◆ **WHAT IS BEING ASKED**
Below are some records. Print exactly the lines between the one holding "mail@hirmerverlag.de, Sicherheitshinweis entsprechend" and the one holding "DE NAPLES CLAIR", inclusive, and nothing else.

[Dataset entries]

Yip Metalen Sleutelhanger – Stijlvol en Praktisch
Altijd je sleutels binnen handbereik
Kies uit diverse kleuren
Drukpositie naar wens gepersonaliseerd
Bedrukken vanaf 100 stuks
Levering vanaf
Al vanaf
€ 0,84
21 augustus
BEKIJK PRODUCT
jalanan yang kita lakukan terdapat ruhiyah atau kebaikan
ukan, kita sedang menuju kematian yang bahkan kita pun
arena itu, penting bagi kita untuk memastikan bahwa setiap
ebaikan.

...

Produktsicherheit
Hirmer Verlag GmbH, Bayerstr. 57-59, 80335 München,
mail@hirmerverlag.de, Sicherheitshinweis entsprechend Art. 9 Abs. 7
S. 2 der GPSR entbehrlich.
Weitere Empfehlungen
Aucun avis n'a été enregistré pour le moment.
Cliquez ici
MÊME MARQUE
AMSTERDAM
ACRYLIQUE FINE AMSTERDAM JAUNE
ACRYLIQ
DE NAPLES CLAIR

◆ **EXERCISE SOLUTION**
mail@hirmerverlag.de, Sicherheitshinweis entsprechend Art. 9 Abs. 7
S. 2 der GPSR entbehrlich.
Weitere Empfehlungen
Aucun avis n'a été enregistré pour le moment.
Cliquez ici
MÊME MARQUE
AMSTERDAM
ACRYLIQUE FINE AMSTERDAM JAUNE
ACRYLIQ
DE NAPLES CLAIR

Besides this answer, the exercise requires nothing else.